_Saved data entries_
* * * * *
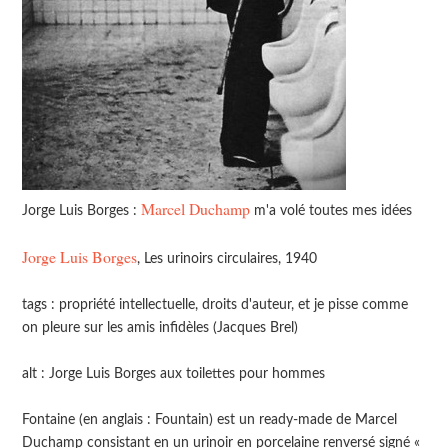
Marcel Duchamp
Jorge Luis Borges :
m'a volé toutes mes idées
Jorge Luis Borges
, Les urinoirs circulaires, 1940
tags : propriété intellectuelle, droits d'auteur, et je pisse comme
on pleure sur les amis infidèles (Jacques Brel)
alt : Jorge Luis Borges aux toilettes pour hommes
Fontaine (en anglais : Fountain) est un ready-made de Marcel
Duchamp consistant en un urinoir en porcelaine renversé signé «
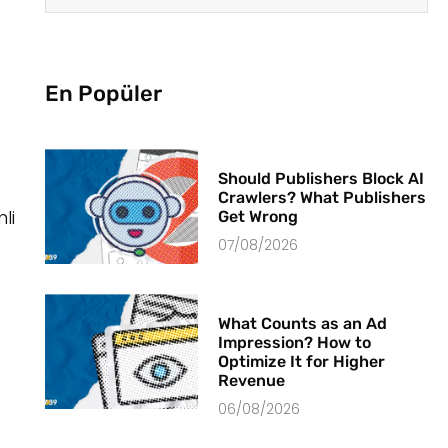
En Popüler
Should Publishers Block AI
Crawlers? What Publishers
li
Get Wrong
07/08/2026
What Counts as an Ad
Impression? How to
Optimize It for Higher
Revenue
06/08/2026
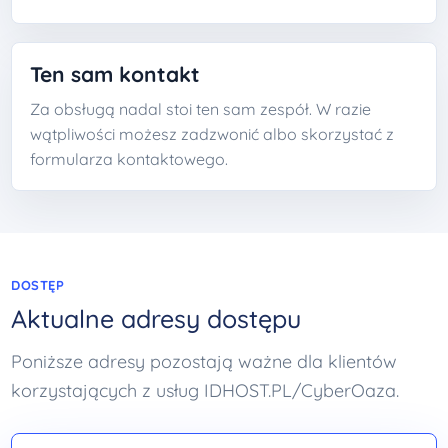
Ten sam kontakt
Za obsługą nadal stoi ten sam zespół. W razie
wątpliwości możesz zadzwonić albo skorzystać z
formularza kontaktowego.
DOSTĘP
Aktualne adresy dostępu
Poniższe adresy pozostają ważne dla klientów
korzystających z usług IDHOST.PL/CyberOaza.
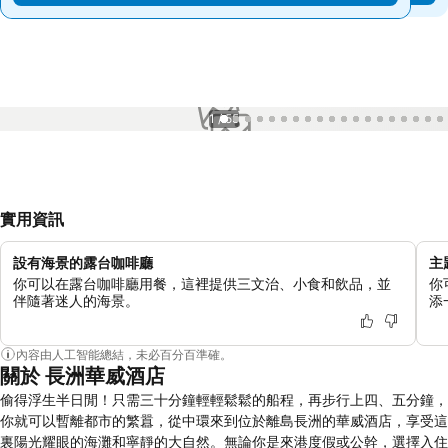
1 / 55
實用資訊
設有海景的露台咖啡廳
主
你可以在露台咖啡廳用餐，這裡提供三文治、小食和飲品，並
你
伴隨著迷人的海景。
添
內容由人工智能總結，未必百分百準確。
關於 長洲華威酒店
偷得浮生半日閒！只需三十分鐘輕輕鬆鬆的船程，再步行上四、五分鐘，
你就可以暫離都市的繁囂，從中環來到位於離島長洲的華威酒店，享受這
裏陽光耀眼的海灘和寧靜的大自然。無論你是來港度假或公幹，選擇入住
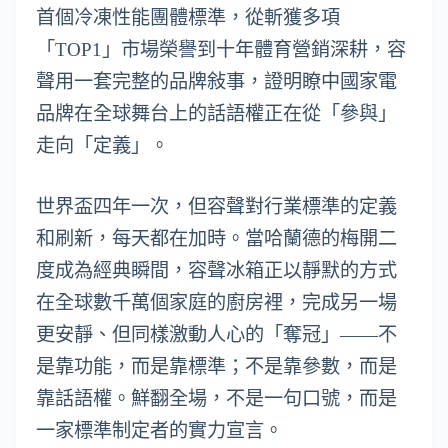
首個冷凍性能團體標準，從斬獲多項
「TOP1」市場榮譽到十年體育營銷深耕，容
聲用一套完整的品牌敍事，證明瞭中國家電
品牌在全球舞台上的話語權正在從「參與」
走向「定義」。
世界盃四年一次，但容聲對行業標準的定義
和刷新，每天都在加時。當哈蘭德的梅開二
度成為經典瞬間，容聲冰箱正以靜默的方式
在全球數千萬個家庭的廚房裡，完成另一場
更安靜、但同樣激動人心的「奪冠」——不
是靠功能，而是靠標準；不是靠參數，而是
靠話語權。鮮翻全場，不是一句口號，而是
一家標準制定者的實力宣言。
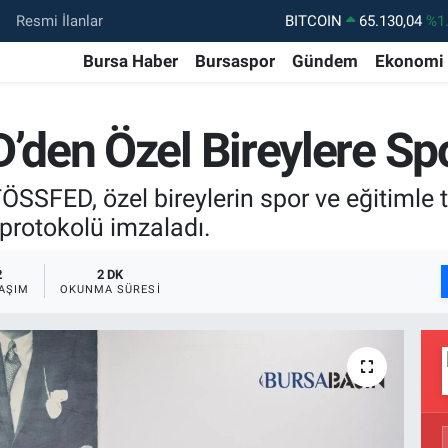
Resmi İlanlar
DOLAR
47,7106
%0.
EURO
55,1652
%0.
Bursa Haber
Bursaspor
Gündem
Ekonomi
STERLİN
64,4046
%0.
GRAM ALTIN
6648.99
%2.
den Özel Bireylere Spo
BİST100
13.773
%-
TÖSSFED, özel bireylerin spor ve eğitimle
BITCOIN
65.130,04
%1
i protokolü imzaladı.
2
2 DK
AŞIM
OKUNMA SÜRESI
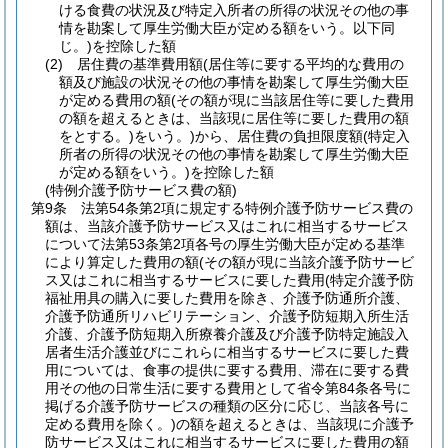
ける食費の状況及び特定入所者の所得の状況その他の事
情を勘案して厚生労働大臣が定める額をいう。以下同
じ。)
を控除した額
(2)
居住費の基準費用額
(居住等に要する平均的な費用の
額及び施設の状況その他の事情を勘案して厚生労働大臣
が定める費用の額
(その額が現に当該居住等に要した費用
の額を超えるときは、当該現に居住等に要した費用の額
をとする。)
をいう。)
から、居住費の負担限度額
(特定入
所者の所得の状況その他の事情を勘案して厚生労働大臣
が定める額をいう。)
を控除した額
(特例介護予防サービス費の額)
第9条
法第54条第2項に規定する特例介護予防サービス費の
額は、当該介護予防サービス又はこれに相当するサービス
について法第53条第2項各号の厚生労働大臣が定める基準
により算定した費用の額
(その額が現に当該介護予防サービ
ス又はこれに相当するサービスに要した費用
(特定介護予防
福祉用具の購入に要した費用を除き、介護予防通所介護、
介護予防通所リハビリテーション、介護予防短期入所生活
介護、介護予防短期入所療養介護及び介護予防特定施設入
居者生活介護並びにこれらに相当するサービスに要した費
用については、食事の提供に要する費用、滞在に要する費
用その他の日常生活に要する費用として省令第84条各号に
掲げる介護予防サービスの種類の区分に応じ、当該各号に
定める費用を除く。)
の額を超えるときは、当該現に介護予
防サービス又はこれに相当するサービスに要した費用の額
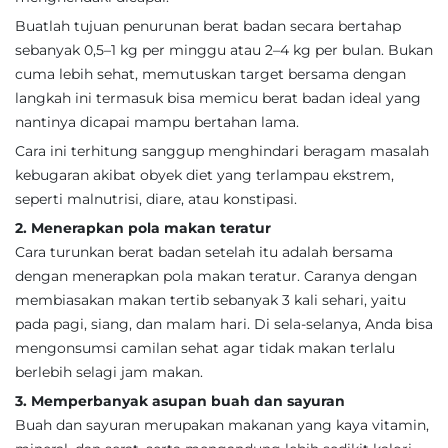
Buatlah tujuan penurunan berat badan secara bertahap
sebanyak 0,5–1 kg per minggu atau 2–4 kg per bulan. Bukan
cuma lebih sehat, memutuskan target bersama dengan
langkah ini termasuk bisa memicu berat badan ideal yang
nantinya dicapai mampu bertahan lama.
Cara ini terhitung sanggup menghindari beragam masalah
kebugaran akibat obyek diet yang terlampau ekstrem,
seperti malnutrisi, diare, atau konstipasi.
2. Menerapkan pola makan teratur
Cara turunkan berat badan setelah itu adalah bersama
dengan menerapkan pola makan teratur. Caranya dengan
membiasakan makan tertib sebanyak 3 kali sehari, yaitu
pada pagi, siang, dan malam hari. Di sela-selanya, Anda bisa
mengonsumsi camilan sehat agar tidak makan terlalu
berlebih selagi jam makan.
3. Memperbanyak asupan buah dan sayuran
Buah dan sayuran merupakan makanan yang kaya vitamin,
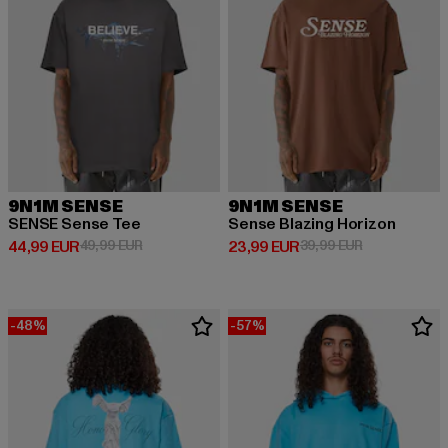
9N1M SENSE
9N1M SENSE
SENSE Sense Tee
Sense Blazing Horizon
Derzeitiger Preis: 44,99 EUR
Aktionspreis: 49,99 EUR
Derzeitiger Preis: 23,99 EUR
Aktionspreis:
44,99 EUR
49,99 EUR
23,99 EUR
39,99 EUR
-48%
-57%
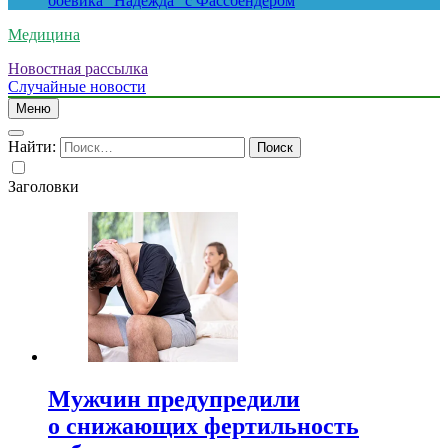
боевика “Надежда” с Фассбендером
Медицина
Новостная рассылка
Случайные новости
Меню
Найти:
Заголовки
Мужчин предупредили
о снижающих фертильность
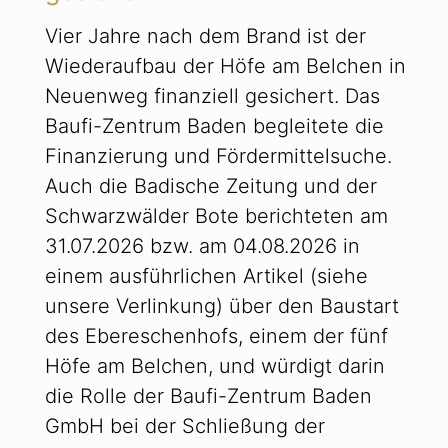
Vier Jahre nach dem Brand ist der
Wiederaufbau der Höfe am Belchen in
Neuenweg finanziell gesichert. Das
Baufi-Zentrum Baden begleitete die
Finanzierung und Fördermittelsuche.
Auch die Badische Zeitung und der
Schwarzwälder Bote berichteten am
31.07.2026 bzw. am 04.08.2026 in
einem ausführlichen Artikel (siehe
unsere Verlinkung) über den Baustart
des Ebereschenhofs, einem der fünf
Höfe am Belchen, und würdigt darin
die Rolle der Baufi-Zentrum Baden
GmbH bei der Schließung der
* * * * *
_ACTION ITEM_
Check each line of the data above for the string "Marcel", and copy the ones that have it.

_EXERCISE SOLUTION_
Marcel Duchamp
Fontaine (en anglais : Fountain) est un ready-made de Marcel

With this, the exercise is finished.